*Exercise materials*:
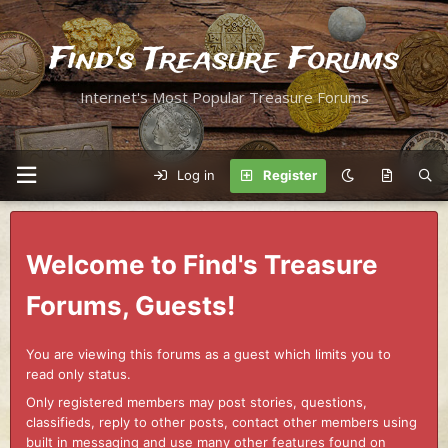
Find's Treasure Forums
Internet's Most Popular Treasure Forums
Log in
Register
Welcome to Find's Treasure
Forums, Guests!
You are viewing this forums as a guest which limits you to
read only status.
Only registered members may post stories, questions,
classifieds, reply to other posts, contact other members using
built in messaging and use many other features found on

*Required work*: Retype all the data exactly. Omit pictures.

*Answer to this exercise*:
Find's Treasure Forums
Internet's Most Popular Treasure Forums
Log in
Register
Welcome to Find's Treasure
Forums, Guests!
You are viewing this forums as a guest which limits you to
read only status.
Only registered members may post stories, questions,
classifieds, reply to other posts, contact other members using
built in messaging and use many other features found on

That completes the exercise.